Alors que la question, dont la résolution n’apparaît pas encore clairement, est bien celle de la définition de cette planification écologique efficace, le système des quotas carbone individuels échangeables apparaît au mieux comme une disposition complémentaire, mais certainement pas comme une garantie durable de respect de la trajectoire de décarbonation.
3.3 Une conception contestable de la justice sociale
Comme exposé précédemment, le second argument fort présenté en faveur du système de quotas carbone individuels échangeables est celui de la justice sociale, assurée par la redistribution des revenus qu’il opère.
Cet argument est contestable pour plusieurs raisons.
La première raison concerne la « qualité » de la redistribution que le système proposé assure.
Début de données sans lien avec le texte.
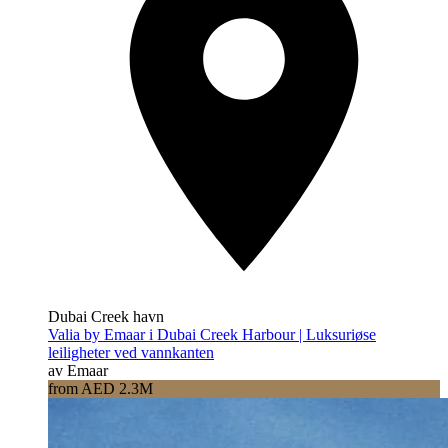
Dubai Creek havn
Valia by Emaar i Dubai Creek Harbour | Luksuriøse
leiligheter ved vannkanten
av Emaar
from AED 2.3M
Le poids croissant des investissements nécessaires aux politiques d’atténuation, d’adaptation et aux actions de réparation des dégâts occasionnés, aggrave bien la question de la répartition des revenus. Mais on doit se demander si c’est bien par l’addition d’une nouvelle disposition redistributive, s’ajoutant à un ensemble de dispositions fiscales et sociales d’une complexité telle que nos concitoyens ne s’y retrouvent plus, que l’on va contribuer à l’enjeu de la juste répartition des richesses. Par ailleurs la redistribution promise comporte deux défauts importants. D’une part, si le cours du quota est laissé libre, le montant de cette redistribution est incertain et, d’autre part, le volume d’échange de quotas devant s’amenuiser d’année en année, elle n’est par nature pas pérenne. Au regard de ces deux critères, la redistribution apportée peut difficilement être rangée parmi les mesures de justice sociale.7
Plus fondamentalement, le système de quotas envisagé questionne notre conception de la justice sociale. Alors que celle-ci repose historiquement sur l’attribution à chacun d’un ensemble de droits que notre solidarité collective garantit, un tel système introduirait la possibilité pour chacun d’aliéner certains droits contre rémunération. Dans un propos assez grinçant, Jean-Marie Harribey8 trouve des mots très justes pour souligner le risque d’une telle innovation, rappelant par ailleurs ce que nous avons abordé plus haut sur l’indispensable action publique : « Si (…) le rationnement (…) est aussi efficace écologiquement et juste socialement, pourquoi ne pas étendre le principe à tous les sujets pour lesquels se posent un problème de répartition ? Prenons deux exemples. Les émissions de carbone ne sont pas le seul problème à résoudre. Faudrait-il instaurer une carte eau : ceux qui n’ont pas accès à l’eau potable (…) vendraient leur quotas à ceux qui se rafraichissent dans leur piscine ? Mais qui construirait les réseaux d’adduction d’eau potable, rendant ainsi possible l’institution d’un bien commun ? L’individualisation des solutions dispenserait-elle des politiques publiques ? Autre exemple : une carte vitale santé dont chaque individu pourrait monnayer ses droits, liquider ses droits ? Je n’y vois plus mais je manque d’argent, donc je vends mes droits à lunettes ? Et mes dents ? ». Nous pourrions ainsi prolonger le propos à toutes sortes de droits garantissant la satisfaction de besoins essentiels, menacés par une équation budgétaire de plus en plus difficile à équilibrer.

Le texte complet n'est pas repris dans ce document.